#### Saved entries
════════
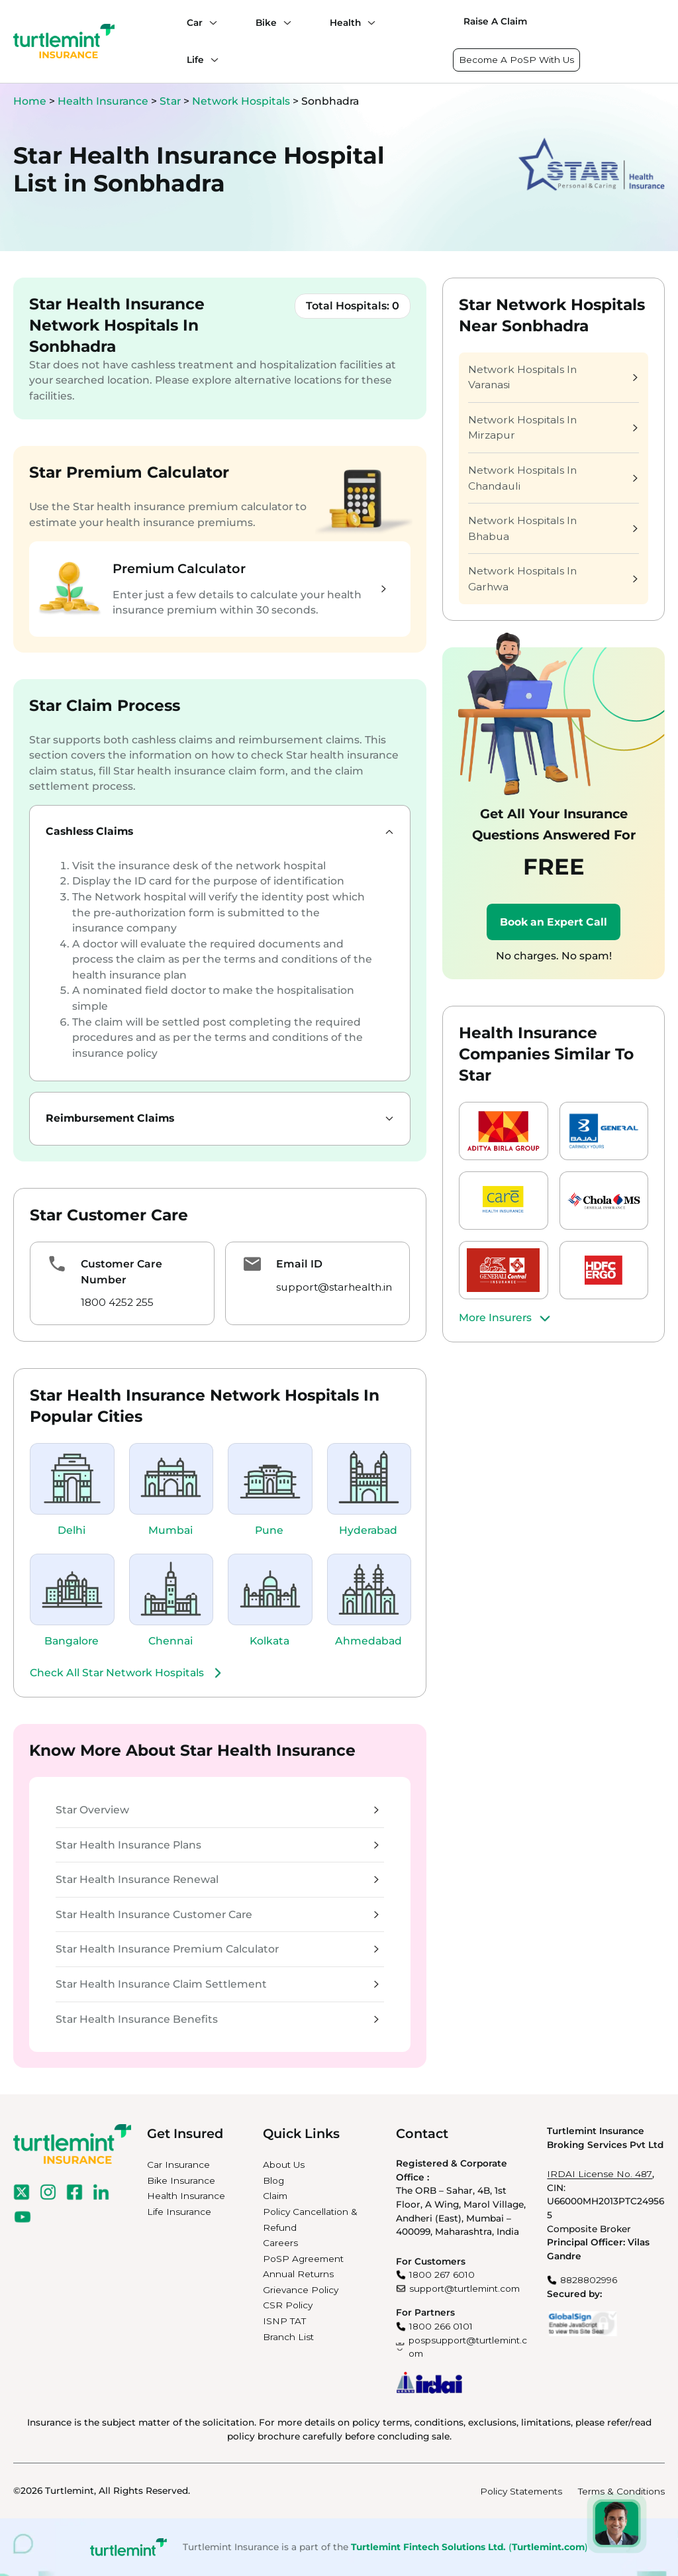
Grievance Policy (300, 2289)
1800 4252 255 (117, 1302)
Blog (273, 2180)
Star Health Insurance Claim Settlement (217, 1984)
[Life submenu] (211, 59)
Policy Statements (521, 2491)
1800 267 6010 (442, 2274)
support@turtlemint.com (464, 2288)
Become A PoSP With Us (516, 59)
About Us (284, 2164)
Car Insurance (178, 2164)
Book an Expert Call (553, 922)
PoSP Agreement (303, 2258)
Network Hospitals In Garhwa (553, 578)
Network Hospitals (242, 101)
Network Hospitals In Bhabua (553, 528)
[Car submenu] (210, 22)
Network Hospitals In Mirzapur (553, 427)
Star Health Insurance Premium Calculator (217, 1949)
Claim (275, 2195)
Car (195, 22)
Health (345, 22)
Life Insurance (179, 2211)
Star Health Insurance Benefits (217, 2019)
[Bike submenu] (284, 22)
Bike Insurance (181, 2180)
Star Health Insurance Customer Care (217, 1914)
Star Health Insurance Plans (217, 1845)
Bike (266, 22)
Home (29, 101)
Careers (280, 2242)
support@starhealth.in (334, 1287)
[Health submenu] (368, 22)
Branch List (288, 2337)
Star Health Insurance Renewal (217, 1879)
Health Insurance (103, 101)
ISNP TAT (284, 2321)
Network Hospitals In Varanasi (553, 377)
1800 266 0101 (441, 2326)
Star (171, 101)
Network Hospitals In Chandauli (553, 478)
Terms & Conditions (621, 2491)
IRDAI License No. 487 (599, 2174)
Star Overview (217, 1809)
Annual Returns (298, 2274)
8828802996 (588, 2280)
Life (195, 59)
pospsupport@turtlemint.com (468, 2347)
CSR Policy (288, 2305)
════════
Keep the pictures out while you retype all of the data above exactly as it appears.

#### RESPONSE BELOW
Grievance Policy (300, 2289)
1800 4252 255 (117, 1302)
Blog (273, 2180)
Star Health Insurance Claim Settlement (217, 1984)
[Life submenu] (211, 59)
Policy Statements (521, 2491)
1800 267 6010 (442, 2274)
support@turtlemint.com (464, 2288)
Become A PoSP With Us (516, 59)
About Us (284, 2164)
Car Insurance (178, 2164)
Book an Expert Call (553, 922)
PoSP Agreement (303, 2258)
Network Hospitals In Garhwa (553, 578)
Network Hospitals (242, 101)
Network Hospitals In Bhabua (553, 528)
[Car submenu] (210, 22)
Network Hospitals In Mirzapur (553, 427)
Star Health Insurance Premium Calculator (217, 1949)
Claim (275, 2195)
Car (195, 22)
Health (345, 22)
Life Insurance (179, 2211)
Star Health Insurance Benefits (217, 2019)
[Bike submenu] (284, 22)
Bike Insurance (181, 2180)
Star Health Insurance Customer Care (217, 1914)
Star Health Insurance Plans (217, 1845)
Bike (266, 22)
Home (29, 101)
Careers (280, 2242)
support@starhealth.in (334, 1287)
[Health submenu] (368, 22)
Branch List (288, 2337)
Star Health Insurance Renewal (217, 1879)
Health Insurance (103, 101)
ISNP TAT (284, 2321)
Network Hospitals In Varanasi (553, 377)
1800 266 0101 (441, 2326)
Star (171, 101)
Network Hospitals In Chandauli (553, 478)
Terms & Conditions (621, 2491)
IRDAI License No. 487 (599, 2174)
Star Overview (217, 1809)
Annual Returns (298, 2274)
8828802996 (588, 2280)
Life (195, 59)
pospsupport@turtlemint.com (468, 2347)
CSR Policy (288, 2305)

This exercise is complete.